Too few putative conservatives understand this, too. Too many of them assume that what's good for business--and they often mean corporate giants--is good for America. What they often fail to appreciate is that there is more than one way to get, or to stay, big. A business may get or stay big by efficiently serving the needs or desires of many people. They may also--sometimes--get or--more often--stay big by working to rig the system by actually trying to make their field more regulated (so as to freeze out smaller competitors) or rigging the tax system, or, as in the case of some of these big financial houses, accepting a horrid alliance with government that leads to foolish risks being taken on the assumption that government will bail them out when the risks prove fatal.

That's not capitalism anymore.


  1. I like that quote. I think that it is safe to saw that W was also guilty of being pro-business and not pro-free market. I too wish that more people understood the difference.

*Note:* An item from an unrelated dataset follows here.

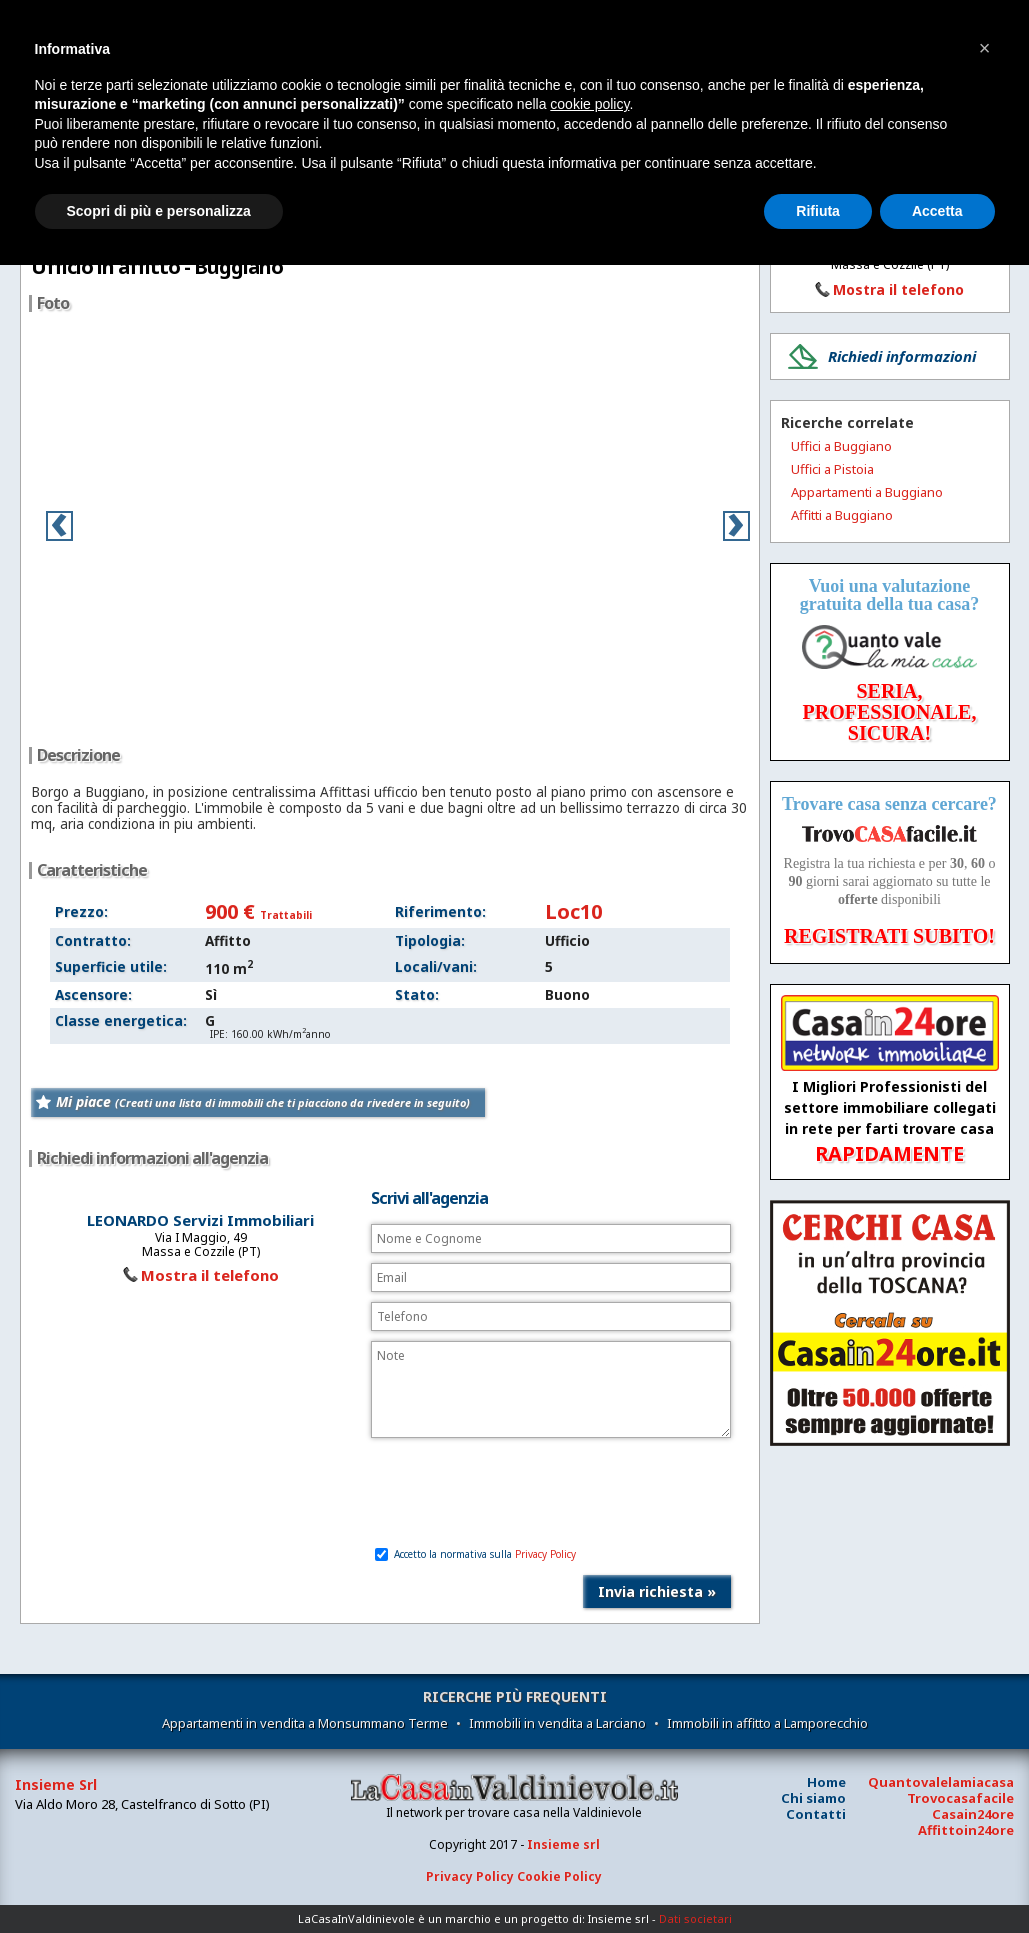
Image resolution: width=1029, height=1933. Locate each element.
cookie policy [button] (589, 104)
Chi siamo (813, 1798)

    A lot of times my eyes glaze over when it comes to books like this because they seem to almost always be exercises in finger pointing instead of being constructive. Some of the things that you’ve quoted from this book fall into that category IMHO, but this quote was good.

  2. Hello, from a Texas Okie,

    You wrote:
    "They may also--sometimes--get or--more often--stay big by working to rig the system by actually trying to make their field more regulated (so as to freeze out smaller competitors)"

    We actually studied this in college -- how to use PR, the tax system, and legislation to your business' advantage. Quite a shock to me to find that all this had been institutionalized many moons ago, so much so that students were required to study it in biz school.